Faisant écho aux manœuvres patronales, les pouvoirs publics développent diverses manœuvres d’intimidation. C’est ainsi, qu’outre notre camarade Papegay, le gérant du Cri du lock-outé, inculpé une seconde fois et devant passer en correctionnelle après demain samedi, notre camarade Mauvais s’est vu signifier aujourd’hui une citation l’enjoignant à se présenter le samedi 30 décembre devant la correctionnelle.
Il est inculpé, comme nous l’avons déjà dit, d’outrages envers le maire SFIO de Coudekerque-Branche, pour une phrase qu’il n’a jamais prononcée. La citation précise que le fait qu’on lui impute est prévu et puni par l’article 222 du code pénal.
Les dockers ont élevé de véhémentes protestations contre toutes ces inculpations. Ils en demandent la cessation. Ils n’entendent pas, d’ailleurs, se laisser intimider et poursuivront avec vaillance leur lutte contre le patronat, soutenu par le gouvernement « de gauche » et le parti SFIO.
La fédération réformiste aurait décidé un arrêt dans tous les ports pour le 28 décembre.
Le Nord maritime de ce soir annonce qu’une délégation de la fédération réformiste des ports et docks, composée de Loriot et le Gueff, aurait été reçue, présenté par le mou Marquet, par M. Lamoureux, ministre du travail. La discussion aurait eu pour base « le chômage dans les ports et autres questions intéressant les dockers ».

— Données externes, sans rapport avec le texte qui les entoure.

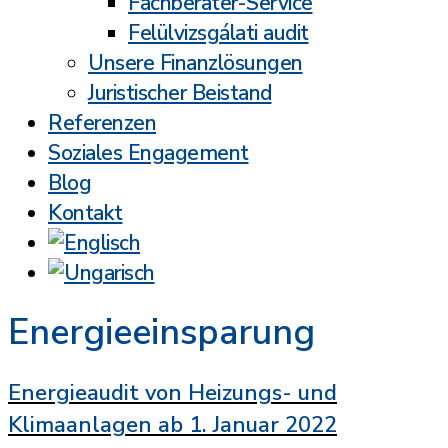
Fachberater-Service
Felülvizsgálati audit
Unsere Finanzlösungen
Juristischer Beistand
Referenzen
Soziales Engagement
Blog
Kontakt
Energieeinsparung
Energieaudit von Heizungs- und
Klimaanlagen ab 1. Januar 2022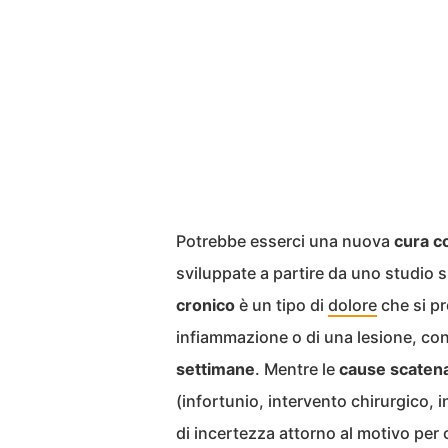
Potrebbe esserci una nuova
cura co
sviluppate a partire da uno studio 
cronico
è un tipo di
dolore
che si pr
infiammazione o di una lesione, con
settimane
. Mentre le
cause scatena
(infortunio, intervento chirurgico,
di incertezza attorno al motivo per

Mais le même journal annonce aussi en première page que la fédération réformiste a décidé d’arrêter le travail dans tous les ports le 28 décembre pour protester en général contre la situation faite aux dockers et particulièrement contre l’état de choses résultant du lock-out de Dunkerque.
Tout laisse supposer que ce fut le lock-out de Dunkerque qui fut l’objet véritable de l’entrevue avec le ministre. Les chefs réformistes tentent certainement un mauvais coup, de complicité, avec les pouvoirs publics.

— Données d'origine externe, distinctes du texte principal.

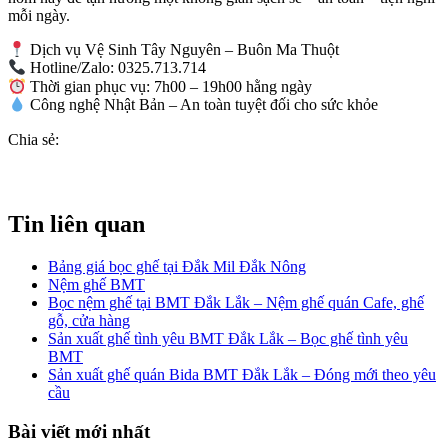
mỗi ngày.
Dịch vụ Vệ Sinh Tây Nguyên – Buôn Ma Thuột
Hotline/Zalo: 0325.713.714
Thời gian phục vụ: 7h00 – 19h00 hằng ngày
Công nghệ Nhật Bản – An toàn tuyệt đối cho sức khỏe
Chia sẻ:
Tin liên quan
Bảng giá bọc ghế tại Đắk Mil Đắk Nông
Nệm ghế BMT
Bọc nệm ghế tại BMT Đắk Lắk – Nệm ghế quán Cafe, ghế
gỗ, cửa hàng
Sản xuất ghế tình yêu BMT Đắk Lắk – Bọc ghế tình yêu
BMT
Sản xuất ghế quán Bida BMT Đắk Lắk – Đóng mới theo yêu
cầu
Bài viết mới nhất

On sait, en effet, qu’ils firent charger et décharger les navires déroutés à Calais, qu’ensuite ils s’offrirent servilement, par la lettre rendue publique de se mettre à la disposition des patrons du port de Dunkerque.
Leur sale besogne leur ayant fait perdre le peu de crédit qu’ils avaient encore dans quelques ports, les chefs réformistes essaient maintenant de tromper les travailleurs en lançant un mot d’ordre de grève de 24 heures. Ils ne tromperont personne car chacun se rappelle qu’en leur dernier congrès ils ont pris la décision de diviser les travailleurs des ports et, sans nul doute, leur décision actuelle a pour but de parvenir à ce résultat.

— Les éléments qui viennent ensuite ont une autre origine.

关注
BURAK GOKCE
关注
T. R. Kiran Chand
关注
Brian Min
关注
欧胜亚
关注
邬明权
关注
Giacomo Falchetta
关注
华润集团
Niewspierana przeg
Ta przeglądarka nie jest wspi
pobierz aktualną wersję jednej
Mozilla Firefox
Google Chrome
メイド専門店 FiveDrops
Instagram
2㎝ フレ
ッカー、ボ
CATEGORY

Les lock-outés de Dunkerque lancent un vigoureux appel à tous leurs frères des autres ports, unitaires, confédérés, autonomes et inorganisés pour qu’ils réalisent leur unité d’action pour la défense de leurs propres revendications, pour les aider à battre les employeurs du port de Dunkerque. La journée du 28 décembre doit être une journée de démonstration sous toutes les formes dans tous les ports sous le signe du front unique.